> [Work to be completed]: The records that follow must be reproduced in full, with every picture excluded.

[Data to use — start]

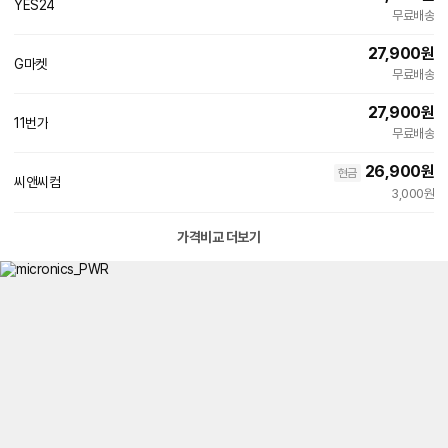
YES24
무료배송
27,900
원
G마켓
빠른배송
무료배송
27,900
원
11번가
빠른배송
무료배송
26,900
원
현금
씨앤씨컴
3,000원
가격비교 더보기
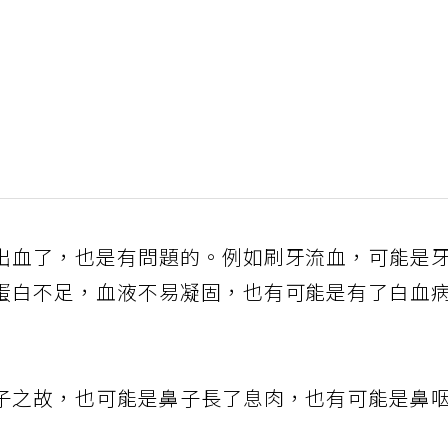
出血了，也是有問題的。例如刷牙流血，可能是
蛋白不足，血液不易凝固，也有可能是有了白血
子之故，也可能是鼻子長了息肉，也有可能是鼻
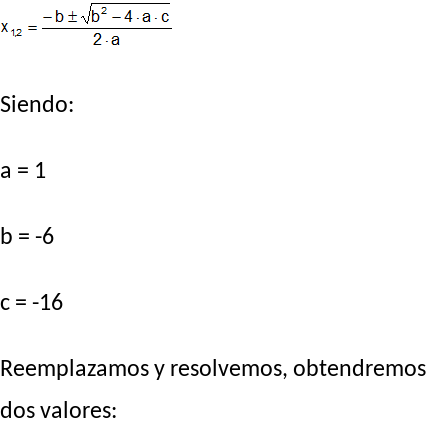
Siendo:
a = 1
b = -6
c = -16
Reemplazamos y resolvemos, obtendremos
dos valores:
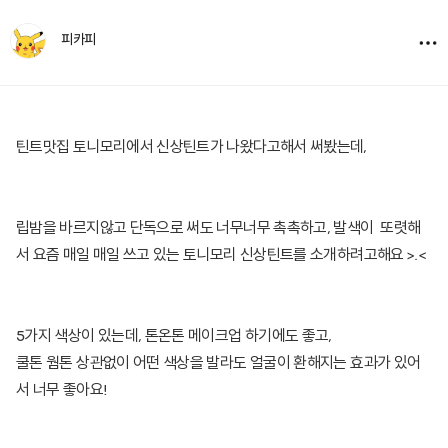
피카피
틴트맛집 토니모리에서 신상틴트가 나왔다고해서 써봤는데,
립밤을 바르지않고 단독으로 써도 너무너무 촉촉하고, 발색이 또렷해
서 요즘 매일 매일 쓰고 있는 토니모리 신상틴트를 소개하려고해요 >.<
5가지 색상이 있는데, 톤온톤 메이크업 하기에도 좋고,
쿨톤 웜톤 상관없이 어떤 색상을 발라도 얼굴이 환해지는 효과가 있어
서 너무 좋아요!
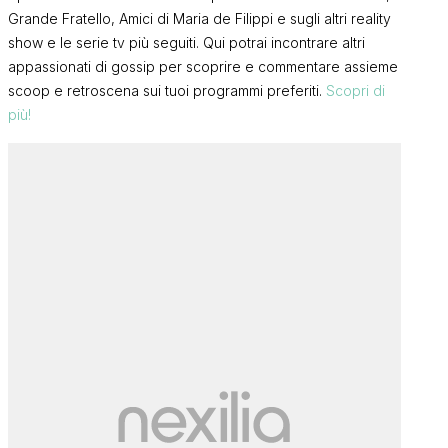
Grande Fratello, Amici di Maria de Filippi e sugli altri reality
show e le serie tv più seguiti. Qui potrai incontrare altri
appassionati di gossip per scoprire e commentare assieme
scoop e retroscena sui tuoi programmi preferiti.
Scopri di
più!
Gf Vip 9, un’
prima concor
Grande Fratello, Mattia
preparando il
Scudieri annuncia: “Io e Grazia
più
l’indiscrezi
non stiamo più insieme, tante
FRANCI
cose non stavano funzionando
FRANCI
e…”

[Data to use — finish]

> [Task result]:
YES24
무료배송
27,900
원
G마켓
빠른배송
무료배송
27,900
원
11번가
빠른배송
무료배송
26,900
원
현금
씨앤씨컴
3,000원
가격비교 더보기
出血了，也是有問題的。例如刷牙流血，可能是
蛋白不足，血液不易凝固，也有可能是有了白血
子之故，也可能是鼻子長了息肉，也有可能是鼻
Siendo:
a = 1
b = -6
c = -16
Reemplazamos y resolvemos, obtendremos
dos valores:
피카피
틴트맛집 토니모리에서 신상틴트가 나왔다고해서 써봤는데,
립밤을 바르지않고 단독으로 써도 너무너무 촉촉하고, 발색이 또렷해
서 요즘 매일 매일 쓰고 있는 토니모리 신상틴트를 소개하려고해요 >.<
5가지 색상이 있는데, 톤온톤 메이크업 하기에도 좋고,
쿨톤 웜톤 상관없이 어떤 색상을 발라도 얼굴이 환해지는 효과가 있어
서 너무 좋아요!
Grande Fratello, Amici di Maria de Filippi e sugli altri reality
show e le serie tv più seguiti. Qui potrai incontrare altri
appassionati di gossip per scoprire e commentare assieme
scoop e retroscena sui tuoi programmi preferiti.
Scopri di
più!
Gf Vip 9, un’
prima concor
Grande Fratello, Mattia
preparando il
Scudieri annuncia: “Io e Grazia
più
l’indiscrezi
non stiamo più insieme, tante
FRANCI
cose non stavano funzionando
FRANCI
e…”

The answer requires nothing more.